L'Allemagne a jusqu'ici refusé de payer des réparations financières, préférant des compensations sous forme d'aide au développement. Elle dit avoir déjà versé dans ce cadre des centaines de millions d'euros à la Namibie depuis son indépendance de l'Afrique du Sud en 1990.

Techniques génocidaires

Le massacre de dizaines de milliers de Herero et de Nama par les Allemands est considéré par des historiens comme le premier génocide du XXe siècle. Ces ossements, dont quelque trois cents crânes, furent envoyés en Allemagne pour des expériences scientifiques à caractère racial.

L’ambassadeur de Namibie à Berlin a réclamé, en 2008, la restitution de ces crânes. « Il s'agit de retrouver notre dignité, de nous réapproprier notre histoire. Et il s'agit d'offrir à ces crânes une vraie sépulture », avait-il déclaré, avant de voir la restitution, en 2011, de vingt crânes de guerriers Herero et Nama.

Les seules victimes sont les tribus Herero, qui représentent environ 7% de la population namibienne contre 40% au début du XXe siècle, et les Nama. Leurs représentants ont lancé une procédure judiciaire à New York pour exiger des réparations directement aux descendants des deux ethnies exterminées. Privés de leurs terres et de leur bétail, les Herero s'étaient révoltés en 1904 contre les colons allemands, faisant une centaine de morts parmi les colons.

Envoyé pour mater la rébellion, le général allemand Lothar von Trotha avait ordonné leur extermination. Les Nama s'étaient soulevés un an plus tard et subirent le même sort.

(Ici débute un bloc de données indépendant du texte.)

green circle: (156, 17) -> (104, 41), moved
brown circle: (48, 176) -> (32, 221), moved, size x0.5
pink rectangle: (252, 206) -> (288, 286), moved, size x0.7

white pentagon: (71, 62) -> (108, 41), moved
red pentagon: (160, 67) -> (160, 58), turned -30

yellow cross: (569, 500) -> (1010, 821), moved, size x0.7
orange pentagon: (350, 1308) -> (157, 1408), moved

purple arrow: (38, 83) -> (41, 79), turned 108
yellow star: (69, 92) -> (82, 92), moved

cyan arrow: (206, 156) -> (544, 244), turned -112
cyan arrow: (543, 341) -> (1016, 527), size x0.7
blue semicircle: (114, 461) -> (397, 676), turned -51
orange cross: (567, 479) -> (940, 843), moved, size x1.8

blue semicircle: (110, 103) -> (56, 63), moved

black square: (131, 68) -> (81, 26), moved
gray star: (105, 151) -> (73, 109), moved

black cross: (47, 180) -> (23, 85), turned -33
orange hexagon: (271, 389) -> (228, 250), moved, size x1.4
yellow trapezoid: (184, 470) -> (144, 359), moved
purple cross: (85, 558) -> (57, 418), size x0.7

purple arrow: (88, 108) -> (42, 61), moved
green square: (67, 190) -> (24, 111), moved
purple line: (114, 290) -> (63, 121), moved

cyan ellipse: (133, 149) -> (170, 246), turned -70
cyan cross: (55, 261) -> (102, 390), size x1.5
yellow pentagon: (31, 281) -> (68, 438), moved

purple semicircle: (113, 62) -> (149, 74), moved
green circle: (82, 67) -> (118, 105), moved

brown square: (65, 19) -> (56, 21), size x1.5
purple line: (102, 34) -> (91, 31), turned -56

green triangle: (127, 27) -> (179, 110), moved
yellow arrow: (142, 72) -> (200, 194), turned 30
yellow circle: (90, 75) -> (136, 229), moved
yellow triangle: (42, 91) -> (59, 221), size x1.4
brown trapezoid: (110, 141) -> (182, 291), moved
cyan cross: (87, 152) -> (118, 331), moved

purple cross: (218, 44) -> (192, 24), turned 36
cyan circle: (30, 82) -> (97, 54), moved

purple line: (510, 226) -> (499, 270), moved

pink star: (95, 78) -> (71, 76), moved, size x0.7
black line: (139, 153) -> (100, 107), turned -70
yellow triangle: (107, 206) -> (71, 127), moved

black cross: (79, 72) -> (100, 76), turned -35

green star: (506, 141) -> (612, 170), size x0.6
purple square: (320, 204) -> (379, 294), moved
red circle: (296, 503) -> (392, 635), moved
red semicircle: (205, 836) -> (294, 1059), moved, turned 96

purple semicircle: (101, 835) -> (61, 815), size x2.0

Au total, au moins soixante mille Herero et environ dix mille Nama perdirent la vie entre 1904 et 1908. Les forces coloniales allemandes avaient employé des techniques génocidaires : massacres de masse, exil dans le désert où des milliers d'hommes, femmes et enfants sont morts de soif, et camps de concentration comme celui tristement célèbre de Shark Island.